» ACTIVITY
Search the records below for the word "MACAU". Pull out each line that has it.

[Stored data entries]
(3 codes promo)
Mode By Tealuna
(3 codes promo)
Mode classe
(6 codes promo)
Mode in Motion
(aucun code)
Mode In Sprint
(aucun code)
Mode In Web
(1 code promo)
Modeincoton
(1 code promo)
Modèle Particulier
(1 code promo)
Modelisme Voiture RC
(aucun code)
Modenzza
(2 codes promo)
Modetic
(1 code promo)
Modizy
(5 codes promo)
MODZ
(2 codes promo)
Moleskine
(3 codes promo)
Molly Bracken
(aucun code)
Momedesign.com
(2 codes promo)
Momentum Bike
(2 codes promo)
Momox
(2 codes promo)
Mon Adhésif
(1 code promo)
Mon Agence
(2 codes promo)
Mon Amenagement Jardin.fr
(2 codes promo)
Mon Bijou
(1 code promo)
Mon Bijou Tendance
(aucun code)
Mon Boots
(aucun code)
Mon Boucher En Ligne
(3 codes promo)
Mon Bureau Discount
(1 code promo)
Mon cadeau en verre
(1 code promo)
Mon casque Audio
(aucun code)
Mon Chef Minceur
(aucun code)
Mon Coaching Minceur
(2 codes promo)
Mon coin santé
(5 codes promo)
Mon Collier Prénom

==

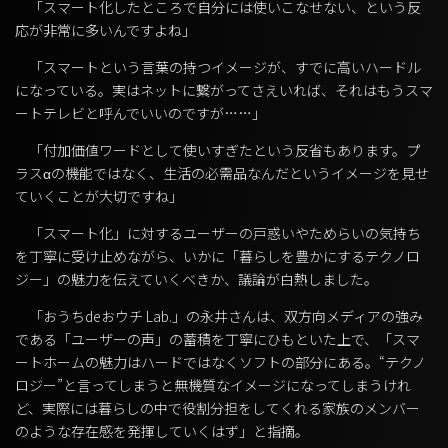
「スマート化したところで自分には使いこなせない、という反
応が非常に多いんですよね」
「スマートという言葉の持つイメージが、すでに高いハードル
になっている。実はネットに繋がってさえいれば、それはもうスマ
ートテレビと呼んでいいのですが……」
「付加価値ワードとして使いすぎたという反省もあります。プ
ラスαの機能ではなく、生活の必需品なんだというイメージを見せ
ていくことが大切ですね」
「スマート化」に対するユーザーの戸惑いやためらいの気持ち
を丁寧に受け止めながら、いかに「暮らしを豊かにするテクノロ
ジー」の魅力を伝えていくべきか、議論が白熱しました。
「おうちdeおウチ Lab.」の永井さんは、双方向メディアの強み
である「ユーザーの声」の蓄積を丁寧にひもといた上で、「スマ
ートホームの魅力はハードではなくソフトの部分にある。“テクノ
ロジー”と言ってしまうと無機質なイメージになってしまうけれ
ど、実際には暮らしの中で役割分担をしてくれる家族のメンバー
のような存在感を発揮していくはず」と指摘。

---

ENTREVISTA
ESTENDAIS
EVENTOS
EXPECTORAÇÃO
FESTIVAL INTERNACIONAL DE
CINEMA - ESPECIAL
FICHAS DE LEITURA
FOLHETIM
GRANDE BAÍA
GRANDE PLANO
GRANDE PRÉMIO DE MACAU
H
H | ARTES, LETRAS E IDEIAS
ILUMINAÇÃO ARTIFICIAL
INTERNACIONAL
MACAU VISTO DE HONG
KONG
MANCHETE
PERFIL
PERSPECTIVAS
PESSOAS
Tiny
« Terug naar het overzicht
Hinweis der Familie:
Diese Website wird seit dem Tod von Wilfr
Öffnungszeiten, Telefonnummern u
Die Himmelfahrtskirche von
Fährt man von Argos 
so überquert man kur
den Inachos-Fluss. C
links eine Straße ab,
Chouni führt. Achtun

» EXPECTED ANSWER
GRANDE PRÉMIO DE MACAU
MACAU VISTO DE HONG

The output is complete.